Die Auskunfteien bedienen sich im Rahmen ihrer Tätigkeit bei der Einholung von Auskünften sowohl der Selbstbefragung von Firmen und Personen, als auch amtlicher sowie halbamtlicher Stellen. Allgemein zugängliche Quellen stellen dabei Telefon- und Adressbücher, Veröffentlichungen im Bundesanzeiger und andere Publikationen über Insolvenzen, Vergleiche, Unternehmensgründungen sowie öffentliche Register wie Handels- oder Vereinsregister dar. Zusätzlich erfolgt mitunter eine Befragung von Betroffenen oder Geschäftspartnern. Zudem greifen die Auskunfteien auf ein Netzwerk von Datenpools zurück, welche auch die Einspielung von Informationen zur Zahlungsmoral von angeschlossenen Unternehmen beinhalten.

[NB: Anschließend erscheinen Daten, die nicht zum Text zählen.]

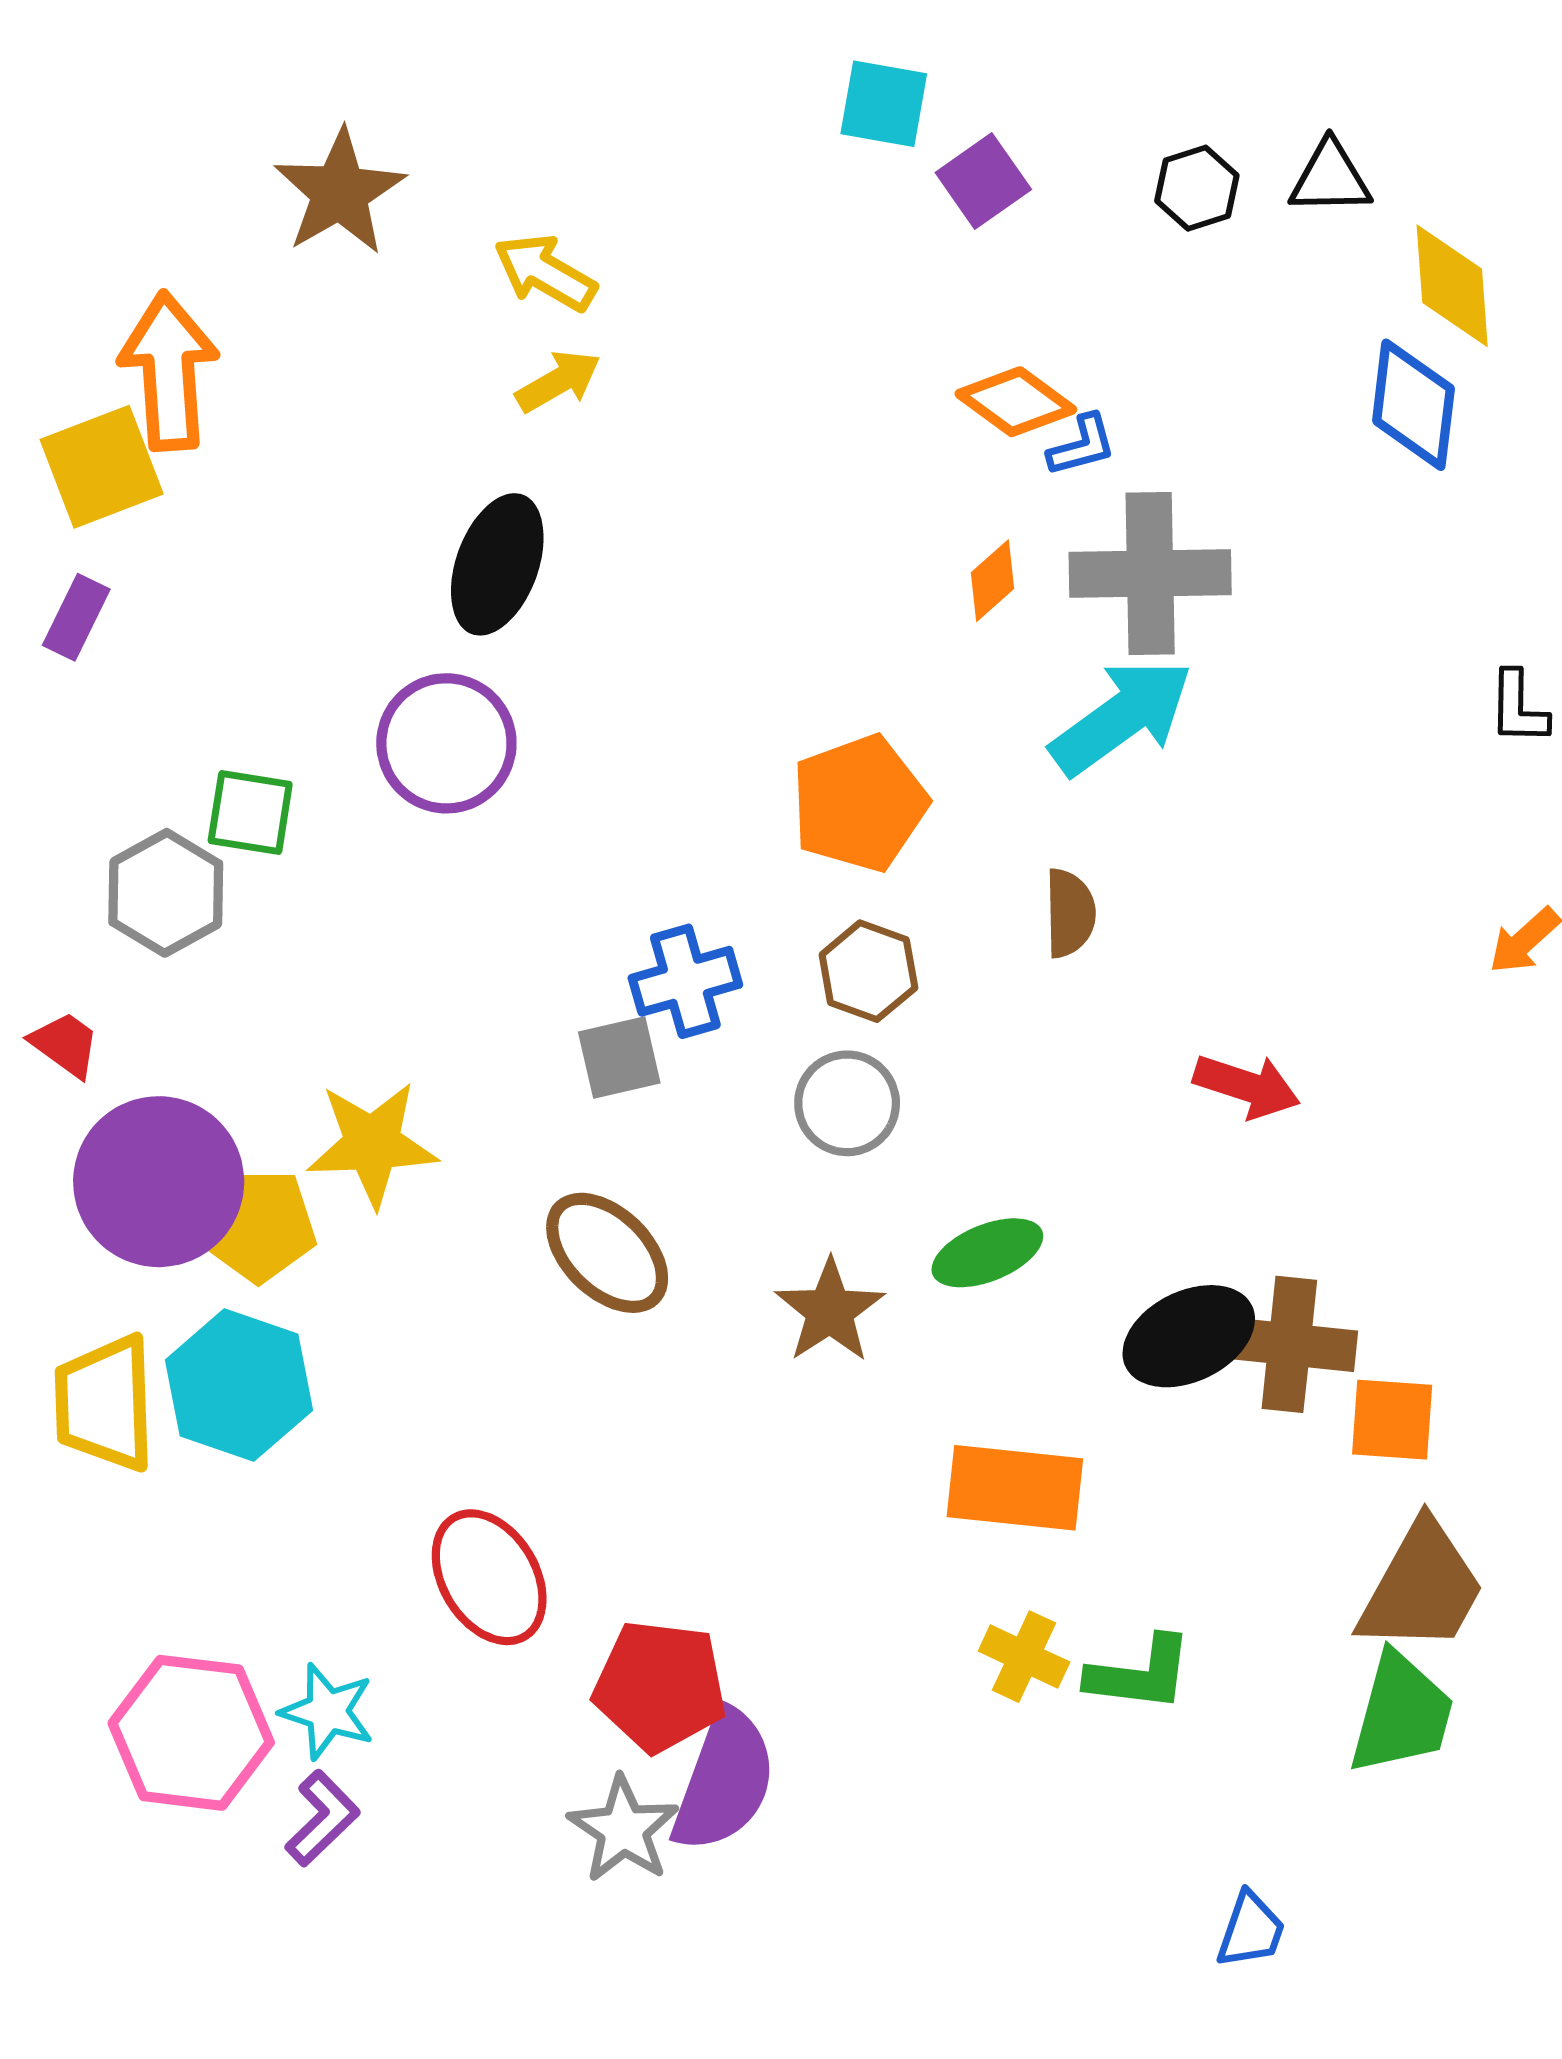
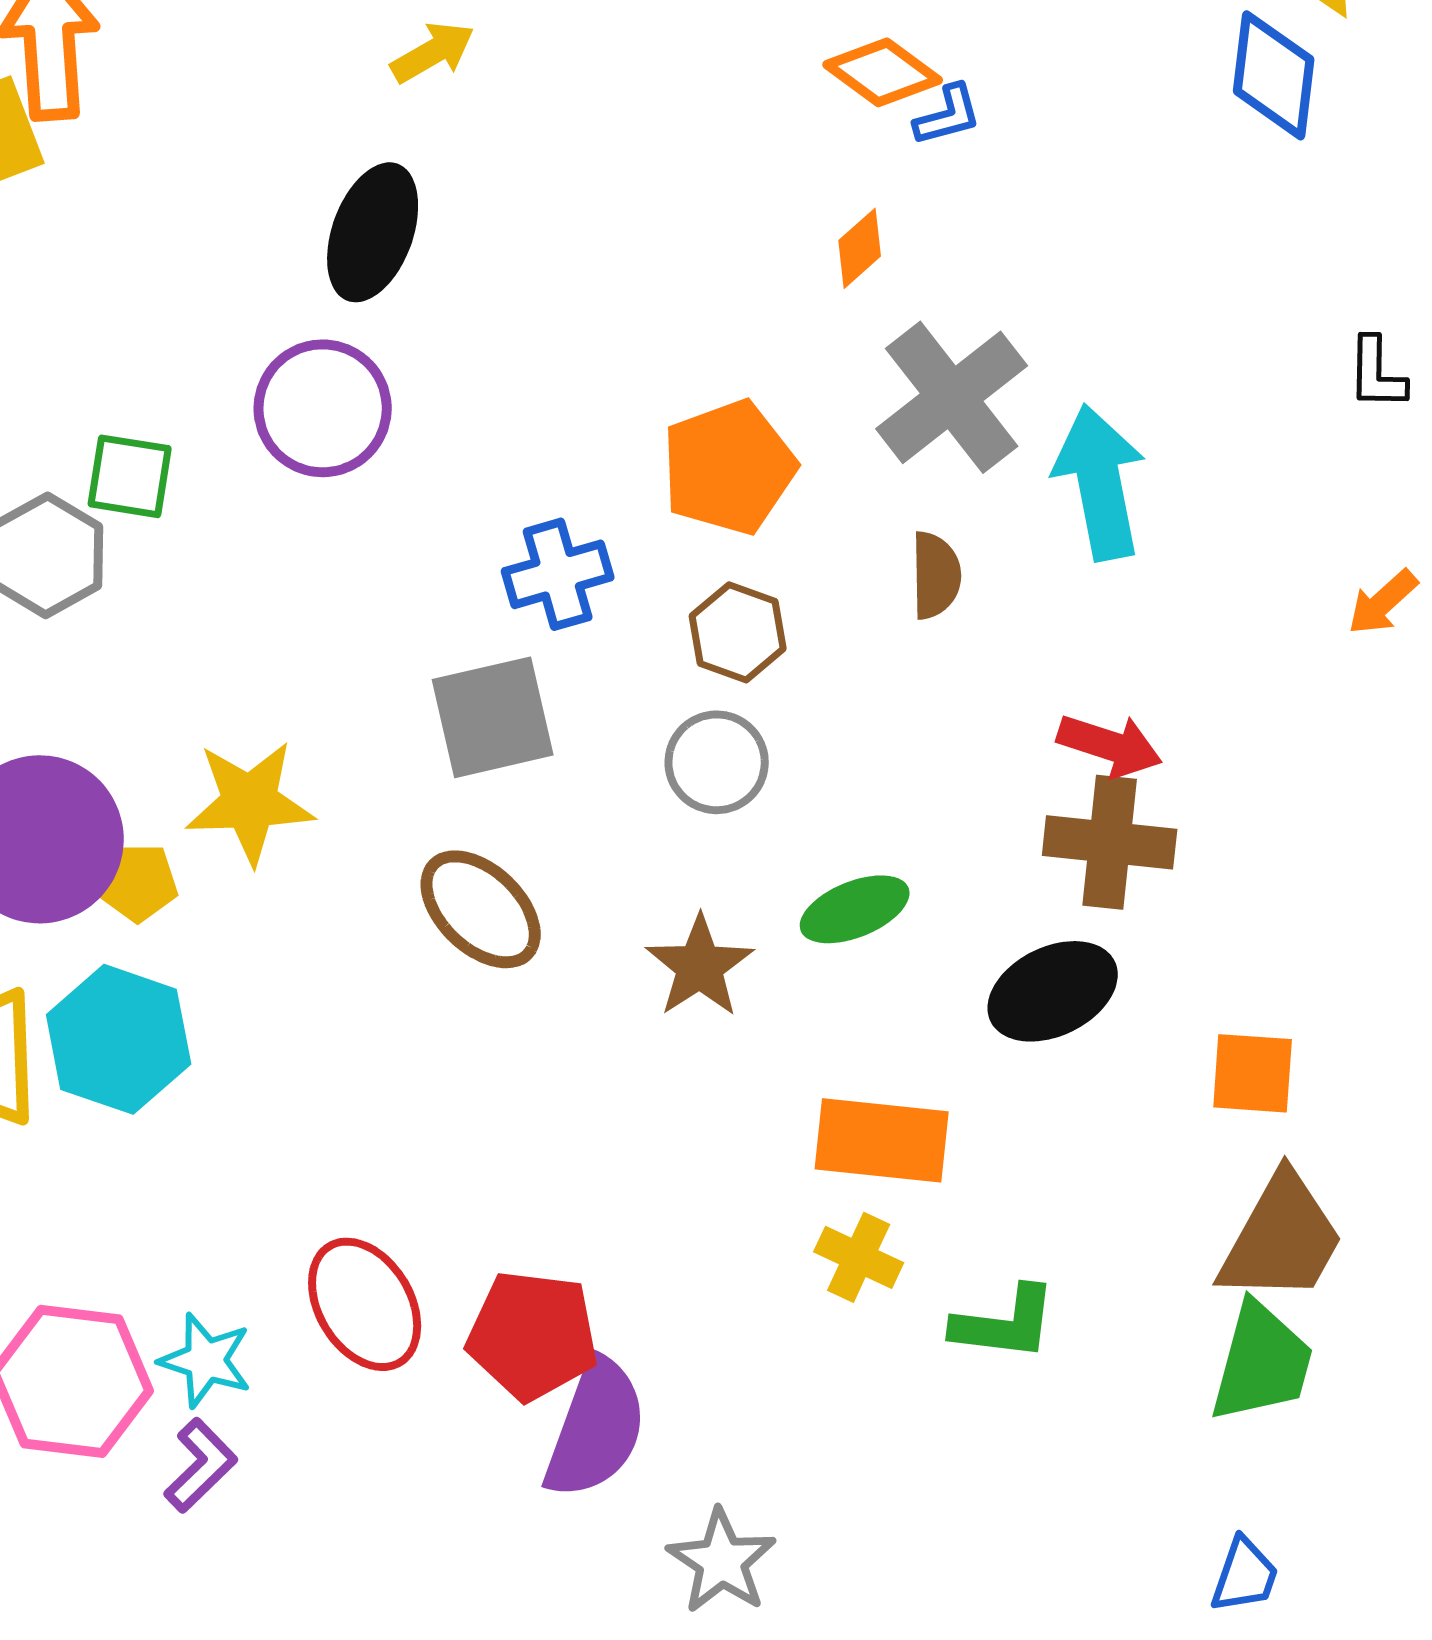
gray cross: (1150, 574) -> (952, 397), moved, turned -37
cyan arrow: (1122, 717) -> (1100, 482), moved, turned -65
blue cross: (685, 981) -> (558, 574), moved
gray square: (619, 1058) -> (493, 717), size x1.5
yellow pentagon: (258, 1225) -> (138, 882), size x0.7
brown cross: (1289, 1344) -> (1110, 842), moved
red ellipse: (489, 1577) -> (365, 1304), moved
yellow cross: (1024, 1657) -> (859, 1257), moved
gray star: (623, 1829) -> (722, 1561), moved
blue trapezoid: (1251, 1930) -> (1245, 1575), moved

Ein wesentlicher Lieferant von Informationen zu Privatpersonen bilden die Inkassobüros. Es werden hauptsächlich Negativ-Daten (Negativauslese) an die Auskunfteien weitergegeben.

Inhalte von Wirtschaftsauskünften

Auskünfte über Unternehmen

Auskünfte über Privatpersonen

  • Kommunikationsdaten
    Name, Vorname, postalische Anschrift, ggf. Zweitwohnsitz, Geburtsdatum, Ruf- und Telefaxnummern, E-Mail-Adresse und Homepage
  • Familienstand
  • Tätigkeit
  • Beurteilung der Finanzlage
    Zahlungserfahrungen, Beurteilung der Geschäftsverbindung
    Bewertung der finanziellen Lage anhand von Rankings, bzw. Bonitätsindizes
    Wiedergabe archivierter „Negativmerkmale“
  • Umfeld
  • Immobilienbesitz
    Art der Immobilie, Wert der Immobilie, Besitzverhältnisse (Miete/Eigentum etc.)
  • Beteiligungen
    Wert der Beteiligungen, Besitzverhältnisse, (evtl. Pfändungen)
  • Bankverbindungen
    Angabe des Kreditinstitutes, Angabe der Kontonummern
  • Daten zu laufenden (Giro-)Konten, Krediten, Leasingverträgen, Handyverträgen und weiteren Geschäften

Selbstauskunft

Seit dem 1. April 2010 besteht eine gesetzliche Pflicht für alle Auskunfteien, über die bei ihnen gespeicherten Daten zu informieren.[4] Die Abfrage ist dabei jedoch ausschließlich auf Angaben über die eigene Person beschränkt (Eigenauskunft). Verbraucherschützer kritisieren, dass die Branche kein standardisiertes Verfahren zur Selbstauskunft entwickelt habe, sodass bei jeder Auskunftei ein anderes Vorgehen notwendig ist. Außerdem sind nur grundlegende Informationen gebührenfrei abrufbar, das vollständige Profil einer Privatperson oder eines Unternehmens dagegen oft nur gegen Gebühr. Einige dritte Anbieter ermöglichen es, das Kreditprofil mehrerer Auskunfteien über sich selbst und andere zusammenzufassen.[5]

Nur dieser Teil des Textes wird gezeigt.